KERNER CONCLUSION 1968: One of the first witnesses to be invited to appear before this Commission was Dr. Kenneth B. Clark, a distinguished and perceptive scholar. Referring to the reports of earlier riot commissions, he said: I read that report. . . of the 1919 riot in Chicago, and it is as if I were reading the report of the investigating committee on the Harlem riot of '35, the report of the investigating committee on the Harlem riot of '43, the report of the McCone Commission on the Watts riot. I must again in candor say to you members of this Commission--it is a kind of Alice in Wonderland--with the same moving picture re-shown over and over again, the same analysis, the same recommendations, and the same inaction. These words come to our minds as we conclude this report. We have provided an honest beginning. We have learned much. But we have uncovered no startling truths, no unique insights, no simple solutions. The destruction and the bitterness of racial disorder, the harsh polemics of black revolt and white repression have been seen and heard before in this country. It is time now to end the destruction and the violence, not only in the streets of the ghetto but in the lives of people.

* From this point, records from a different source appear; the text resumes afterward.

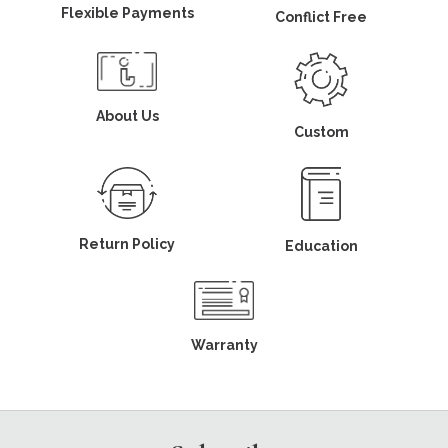
Flexible Payments
Conflict Free
About Us
Custom
Return Policy
Education
Warranty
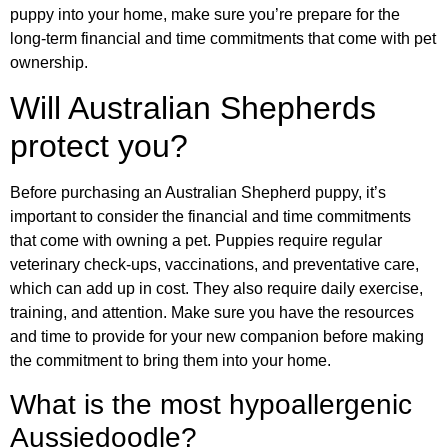
puppy into your home, make sure you’re prepare for the
long-term financial and time commitments that come with pet
ownership.
Will Australian Shepherds
protect you?
Before purchasing an Australian Shepherd puppy, it’s
important to consider the financial and time commitments
that come with owning a pet. Puppies require regular
veterinary check-ups, vaccinations, and preventative care,
which can add up in cost. They also require daily exercise,
training, and attention. Make sure you have the resources
and time to provide for your new companion before making
the commitment to bring them into your home.
What is the most hypoallergenic
Aussiedoodle?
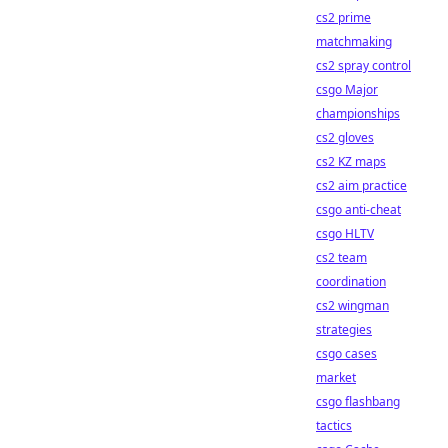
cs2 prime
matchmaking
cs2 spray control
csgo Major
championships
cs2 gloves
cs2 KZ maps
cs2 aim practice
csgo anti-cheat
csgo HLTV
cs2 team
coordination
cs2 wingman
strategies
csgo cases
market
csgo flashbang
tactics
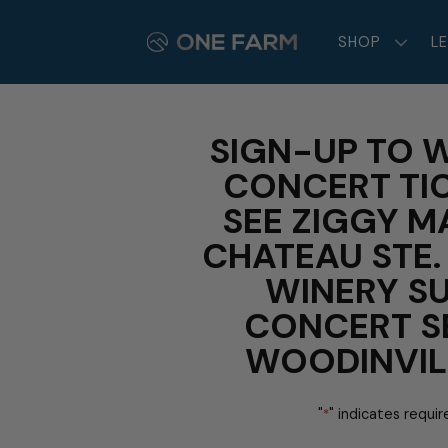
Skip
to
SHOP
L
content
SIGN-UP TO W
CONCERT TI
SEE ZIGGY M
CHATEAU STE.
WINERY S
CONCERT SE
WOODINVIL
"
" indicates requir
*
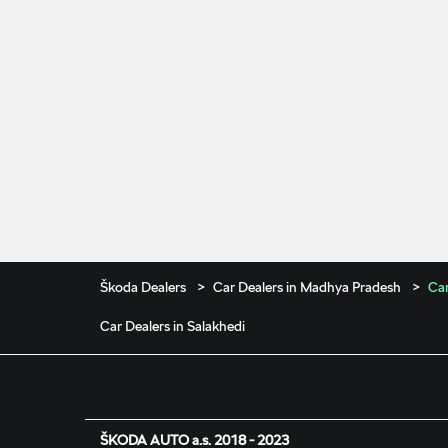
Škoda Dealers
Car Dealers in Madhya Pradesh
Car
Car Dealers in Salakhedi
ŠKODA AUTO a.s. 2018 - 2023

“It is hard to face this. But all our phrasing—race relations, racial chasm, racial justice, racial profiling, white privilege, even white supremacy—serves to obscure that racism is a visceral experience, that it dislodges brains, blocks airways, rips muscle, extracts organs, cracks bones, breaks teeth. You must never look away from this. You must always remember that the sociology, the history, the economics, the graphs, the charts, the regressions all land, with great violence, upon the body.”